Komponen selanjutnya yakni agar dalam kegiatan evaluasi mengenai suatu program
pemberdayaan masyarakat dapat berjalan secara maksimal diperlukan suatu kualifikasi evaluasi
yang baik, yang meliputi:
a. Memiliki tujuan yang jelas dan spesifik, artinya bahwa tujuan dari diadakannya kegiatan
evaluasi mengenai suatu program pemberdayaan harus mudah dipahami oleh setiap orang
dan tidak menimbulkan kesalahan arti dalam pemahamannya. Selain itu, tujuannya juga
harus spesifik sehingga jelas apa yang harus dievaluasi dan bagaimana pengukurannya.
b. Mengutamakan instrument yang tepat dan teliti, dalam penggunaan alat ukur untuk
mendukung pelaksanaan kegiatan evaluasi harus benar-benar mampu mengukur yang
seharusnya diukur. Selain itu, sebuah alat ukur yang digunakan hendaknya mampu
memberikan hasil yang sama ketika digunakan untuk jenis mayarakat yang beraneka
ragam.
c. Memberikan gambaran yang jelas tentang perubahan perilaku penerima manfaatnya,
kegiatan pemberdayaan memiliki tujuan merubah perilaku masyarakat penerima manfaat.

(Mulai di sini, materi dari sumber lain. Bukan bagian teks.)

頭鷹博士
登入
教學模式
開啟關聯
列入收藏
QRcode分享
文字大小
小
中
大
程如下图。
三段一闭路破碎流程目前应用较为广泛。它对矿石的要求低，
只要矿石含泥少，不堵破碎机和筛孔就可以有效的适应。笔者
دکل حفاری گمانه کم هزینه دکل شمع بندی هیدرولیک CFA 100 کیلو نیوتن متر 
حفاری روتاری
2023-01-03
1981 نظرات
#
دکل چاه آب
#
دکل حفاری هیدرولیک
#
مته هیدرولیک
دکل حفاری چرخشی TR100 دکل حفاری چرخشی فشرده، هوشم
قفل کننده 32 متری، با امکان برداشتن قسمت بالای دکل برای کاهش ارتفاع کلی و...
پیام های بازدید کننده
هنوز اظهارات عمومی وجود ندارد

Karenanya, hasil dari kegiatan evaluasi harus mampu memberikan gambaran tentang
perubahan perilaku yang terjadi atau dialami oleh masyarakat dalam hal penerima
manfaatnya, baik yang mengenai pengetahuan, sikap, dan ketrampilannya.

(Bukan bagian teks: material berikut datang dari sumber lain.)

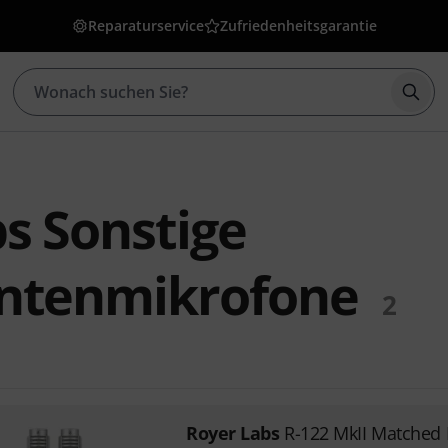
Reparaturservice
Zufriedenheitsgarantie
Such
s Sonstige
ntenmikrofone
2
Royer Labs
R-122 MkII Matched 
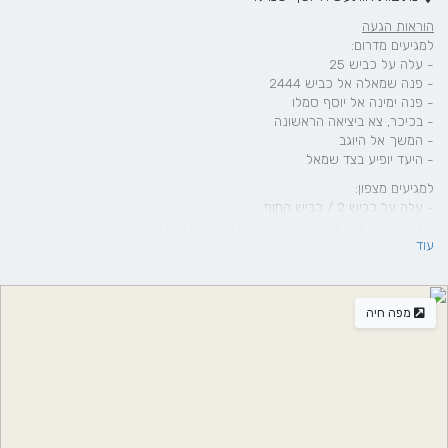
הוראות הגעה
למגיעים מדרום:
- עלה על כביש 25
- פנה שמאלה אל כביש 2444
- פנה ימינה אל יוסף סמלו
- בכיכר, צא ביציאה הראשונה
- המשך אל היוגב
- היעד יופיע בצד שמאל
למגיעים מצפון:
- עלה על כביש 2 / כביש החוף
- צא ביציאה ‪גלילות מערב‬‏ לעבר נתיבי איילון/כביש 20
עוד
- צא אל כביש 4
- פנה שמאלה אל כביש 34
- המשך אל כביש 25
- פנה ימינה אל שדרות ירושלים
מפה חיה
- פנה שמאלה אל יוסף סמלו
- בכיכר, צא ביציאה השלישית
- המשך אל היוגב
- היעד יופיע בצד שמאל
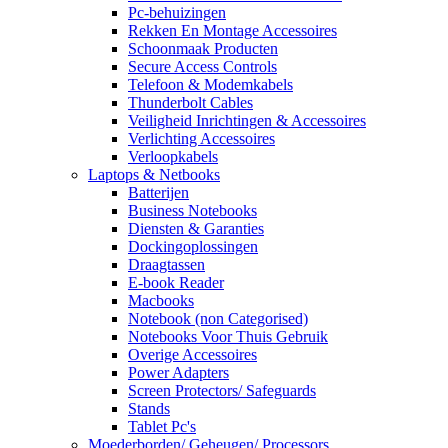
Pc-behuizingen
Rekken En Montage Accessoires
Schoonmaak Producten
Secure Access Controls
Telefoon & Modemkabels
Thunderbolt Cables
Veiligheid Inrichtingen & Accessoires
Verlichting Accessoires
Verloopkabels
Laptops & Netbooks
Batterijen
Business Notebooks
Diensten & Garanties
Dockingoplossingen
Draagtassen
E-book Reader
Macbooks
Notebook (non Categorised)
Notebooks Voor Thuis Gebruik
Overige Accessoires
Power Adapters
Screen Protectors/ Safeguards
Stands
Tablet Pc's
Moederborden/ Geheugen/ Processors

d. Evaluasi harus praktis, praktis dapat diartikan mampu dilaksanakan oleh pelaksananya,
sesuai dengan pengetahuan, kemampuan, dan ketrampilan yang dimiliki, hak atau
kewenangan pelaksana evaluasi, dan tersedianya sumber daya baik dalam pendanaan,
perlengkapan, dan waktu yang disediakan.
Dengan demikian penting kiranya dalam memilih jenis evaluasi yang sesuai dengan program
pemberdayaan yang akan dievaluasi, serta memperhatikan segala komponen pendukungnya agar
dalam pelaksanaannya dapat berjalan secara maksimal. Sehingga hasil yang didapatkan dapat
bermanfaat bagi semua pihak yang terlibat dalam suatu kegiatan pemberdayaan masyarakat.